Independent monitoring by the United States Commission on International Religious Freedom documents the destruction and occupation of religious sites, the killing of clergy and civilians, and the deliberate obstruction of humanitarian aid by the military authorities. Churches, mosques and monasteries have been affected by airstrikes, shelling and arson. In some cases, places of worship have been occupied or used by troops, turning sites of prayer into military targets. Aid convoys have been blocked or prohibited, even in areas of acute need. Religious leaders have been detained and harassed.
I know there are many issues demanding the attention of this House, and there has just been a debate in the main Chamber about the same thing, but I often think of Galatians 6:9, which urges us not to grow weary in doing good, for in due season we will reap if we diligently sow. The Bible very clearly gives us a challenge—indeed, it is a directive—about what we should do. We must not allow Myanmar to become a forgotten crisis, where atrocities continue in plain sight. We must continue to do what we can to help the vulnerable and the needy, and there are many of them.
The junta’s violence is nationwide, but its impact is especially severe on minority communities and on religious life itself. The USCIRF reports that over 3.4 million people have been displaced in recent years. That includes some 90,000 people displaced in Christian-majority Chin state, and around 237,200 in Kachin state. Alongside this internal displacement, around 1 million Rohingya refugees remain in Cox’s Bazar in Bangladesh, living in prolonged exile, with absolutely no indication of when they will be able to return. That is one of the things we should look at today. I should have said that I am very pleased to see the Minister in her place. I always look forward to the Minister’s response. I wish her well in her role, and I look forward to her replies to our questions.
Those figures are not abstract. They represent families torn from their homes, congregations scattered, and communities unable to gather safely to worship. For many, the simple act of practising their faith has become a source of danger. This is not only a freedom of religion or belief issue viewed in isolation; it sits within a much wider framework of state violence. UN-linked reporting has documented systematic torture by Myanmar’s security forces, including cases involving children, as well as sexual abuse and sexual attacks on women and girls. I do not know whether it is my age, but I certainly get more affected by the things happening in the world than I ever did before. It is almost inconceivable to comprehend all the horror taking place.
It is important to note that FoRB violations in Myanmar are part of a broader pattern of repression and brutality. They are not isolated incidents. The plight of the Rohingya Muslims remains one of the gravest examples of this persecution. UN fact finders concluded that there were grounds to investigate senior Tatmadaw leaders for genocide and other international crimes, and they explicitly called for criminal investigation and prosecution. Can the Minister confirm whether she is aware of a criminal investigation taking place? Are there grounds for prosecution? Obviously, that would all be built on evidence, but has that started?
Crucially, this issue did not begin and end in 2017. Amnesty International has described a state-sponsored system of apartheid in Rakhine state marked by institutional discrimination, segregation and extreme restrictions on movement and daily life. Rohingya communities are confined, controlled and denied access to basic services. A people stripped of citizenship, boxed in by policy, and punished for trying to move—this is not merely insecurity; it is engineered oppression.

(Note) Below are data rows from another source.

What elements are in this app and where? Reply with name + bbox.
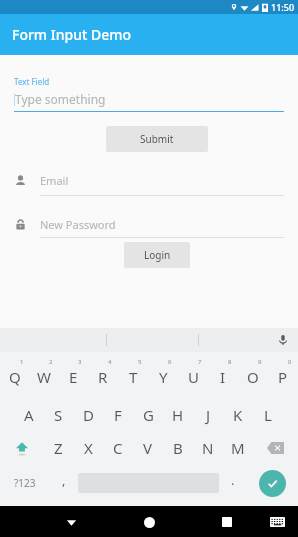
button[interactable]: Submit bbox=[106, 126, 208, 152]
staticText: D bbox=[83, 405, 94, 425]
button[interactable]: 9 bbox=[238, 352, 268, 399]
staticText: , bbox=[62, 471, 66, 489]
staticText: Text Field bbox=[14, 76, 50, 87]
button[interactable]: New Password bbox=[14, 217, 284, 232]
button[interactable]: Type something bbox=[14, 91, 284, 107]
button[interactable]: 3 bbox=[58, 352, 88, 399]
button[interactable]: B bbox=[163, 431, 193, 464]
staticText: X bbox=[84, 438, 93, 458]
staticText: R bbox=[98, 367, 108, 387]
staticText: O bbox=[247, 367, 259, 387]
staticText: F bbox=[114, 405, 122, 425]
button[interactable]: , bbox=[50, 464, 78, 502]
staticText: 5 bbox=[138, 358, 142, 366]
staticText: . bbox=[231, 471, 235, 489]
staticText: 4 bbox=[108, 358, 112, 366]
staticText: C bbox=[113, 438, 123, 458]
staticText: 8 bbox=[228, 358, 232, 366]
staticText: Form Input Demo bbox=[12, 25, 132, 44]
button[interactable]: ?123 bbox=[0, 464, 50, 502]
staticText: I bbox=[220, 367, 226, 387]
button[interactable]: G bbox=[133, 399, 163, 431]
staticText: V bbox=[143, 438, 153, 458]
button[interactable]: . bbox=[219, 464, 247, 502]
button[interactable]: 8 bbox=[208, 352, 238, 399]
button[interactable]: Email bbox=[14, 173, 284, 188]
staticText: Email bbox=[40, 173, 69, 188]
staticText: H bbox=[172, 405, 184, 425]
staticText: 2 bbox=[49, 358, 53, 366]
staticText: 0 bbox=[288, 358, 292, 366]
button[interactable]: D bbox=[73, 399, 103, 431]
button[interactable]: 7 bbox=[178, 352, 208, 399]
button[interactable]: Voice input bbox=[274, 331, 292, 349]
staticText: Submit bbox=[140, 132, 174, 146]
staticText: M bbox=[231, 438, 245, 458]
button[interactable]: M bbox=[223, 431, 253, 464]
staticText: 7 bbox=[198, 358, 202, 366]
button[interactable]: Login bbox=[124, 242, 190, 268]
button[interactable]: V bbox=[133, 431, 163, 464]
staticText: E bbox=[69, 367, 78, 387]
button[interactable]: C bbox=[103, 431, 133, 464]
staticText: U bbox=[188, 367, 199, 387]
staticText: 9 bbox=[258, 358, 262, 366]
button[interactable]: Keyboard bbox=[264, 509, 290, 535]
staticText: P bbox=[278, 367, 288, 387]
button[interactable]: Enter bbox=[259, 470, 286, 497]
button[interactable]: F bbox=[103, 399, 133, 431]
button[interactable]: 4 bbox=[88, 352, 118, 399]
staticText: Q bbox=[9, 367, 21, 387]
button[interactable]: H bbox=[163, 399, 193, 431]
button[interactable]: Back bbox=[57, 508, 85, 536]
button[interactable]: Backspace bbox=[253, 431, 298, 464]
staticText: G bbox=[143, 405, 154, 425]
staticText: K bbox=[233, 405, 243, 425]
button[interactable]: 6 bbox=[148, 352, 178, 399]
staticText: N bbox=[202, 438, 214, 458]
staticText: 6 bbox=[168, 358, 172, 366]
staticText: 3 bbox=[78, 358, 82, 366]
staticText: J bbox=[206, 405, 211, 425]
staticText: Z bbox=[54, 438, 63, 458]
button[interactable]: 1 bbox=[0, 352, 29, 399]
button[interactable]: 2 bbox=[29, 352, 58, 399]
staticText: Login bbox=[144, 248, 171, 262]
staticText: B bbox=[173, 438, 183, 458]
staticText: T bbox=[129, 367, 138, 387]
button[interactable]: A bbox=[14, 399, 43, 431]
staticText: 11:50 bbox=[271, 1, 295, 13]
button[interactable]: L bbox=[253, 399, 283, 431]
staticText: Y bbox=[159, 367, 168, 387]
button[interactable]: 5 bbox=[118, 352, 148, 399]
button[interactable]: Z bbox=[44, 431, 73, 464]
staticText: New Password bbox=[40, 217, 116, 232]
button[interactable]: Recents bbox=[213, 508, 241, 536]
button[interactable]: 0 bbox=[268, 352, 298, 399]
staticText: S bbox=[54, 405, 63, 425]
staticText: 1 bbox=[20, 358, 24, 366]
staticText: Type something bbox=[15, 91, 106, 107]
button[interactable]: S bbox=[43, 399, 73, 431]
button[interactable]: Shift bbox=[0, 431, 44, 464]
staticText: L bbox=[264, 405, 272, 425]
button[interactable]: K bbox=[223, 399, 253, 431]
button[interactable]: Home bbox=[135, 508, 163, 536]
button[interactable]: J bbox=[193, 399, 223, 431]
staticText: A bbox=[24, 405, 34, 425]
staticText: ?123 bbox=[14, 476, 36, 490]
button[interactable]: X bbox=[73, 431, 103, 464]
button[interactable]: N bbox=[193, 431, 223, 464]
staticText: W bbox=[37, 367, 51, 387]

Christian communities have also suffered targeted attacks, particularly in Chin, Kachin and Karenni areas. The USCIRF documents repeated attacks on churches and confirms that the military has destroyed religious buildings and killed clergy and civilians through airstrikes and arson. The USCIRF further reports that at least 128 religious persons have been detained by the authorities, including 113 Buddhist monks, one imam and 14 Christians. These are not random arrests. They reflect a deliberate effort to intimidate religious leadership and community life. There are many examples, but one case in particular brings this into sharp focus: Rev. Hkalam Samson of the Kachin Baptist Convention—a respected Christian leader who is much loved in his area—was arrested, granted amnesty, and then re-arrested within hours. This is injustice. It is harassment, designed to send a message that no religious leader is beyond reach—no religious leader is safe.
More broadly, independent monitoring documents attacks and intimidation affecting multiple faith communities in churches, mosques and monasteries, and across several regions and states. When places of worship themselves become targets, freedom of religion or belief ceases to exist in any meaningful sense in the area—not just for the places of worship themselves, but for the practising Christians, Rohingya Muslims and people of other faiths as well.
We must also be clear about why these abuses occur. Many analysts argue that the Tatmadaw has long instrumentalised race and religion narratives to legitimise repression. It is beyond dispute that independent monitoring documents repeated targeting of religious leaders and religious sites across communities, reflecting persecution linked to identity rather than military necessity. They are being targeted because of who they are—because of their religious beliefs.
I am very grateful to the hon. Gentleman for bringing this debate to Westminster Hall. I have come along to learn more about the situation, which is, frankly, puzzling. Is the regime motivated by some form of extreme religion of its own? Is it just ultra-nationalism? Is it doing all this persecution to repress the people and keep them in a form of captivity, or to drive people whom it does not like because of their identity out of the country completely?
As always, the right hon. Member brings wisdom to the debate. He is right to highlight that the Tatmadaw and the authorities are using people’s religion and race as reasons to legitimise repression. As far as they are concerned, they do not want people to have anything, and by focusing on those things, they take away the very right to express religious belief—to have a race, a different culture and a different history.
Another root cause is Myanmar’s discriminatory legal architecture, particularly its citizenship regime, which probably highlights the very point that the right hon. Member just referred to. The 1982 citizenship law embeds exclusion by tying full citizenship to state-defined nationality categories and strict criteria, while granting wide discretion over who qualifies—in other words, it directly discriminates. Amnesty International documents how this framework has left most Rohingya without full citizenship rights, despite generations of residence in Rakhine state.
Citizenship denial is not symbolic; it is operational. Amnesty shows how exclusion from citizenship underpins restrictions on freedom of movement, access to education, healthcare, participation in public life and legal protection. It forms the backbone of the apartheid-like system imposed on Rohingya communities. Amnesty also documents how temporary registration cards, often known as “white cards”, were revoked, leaving many Rohingya without identity documentation linked to rights or political participation—even further entrenching their vulnerability.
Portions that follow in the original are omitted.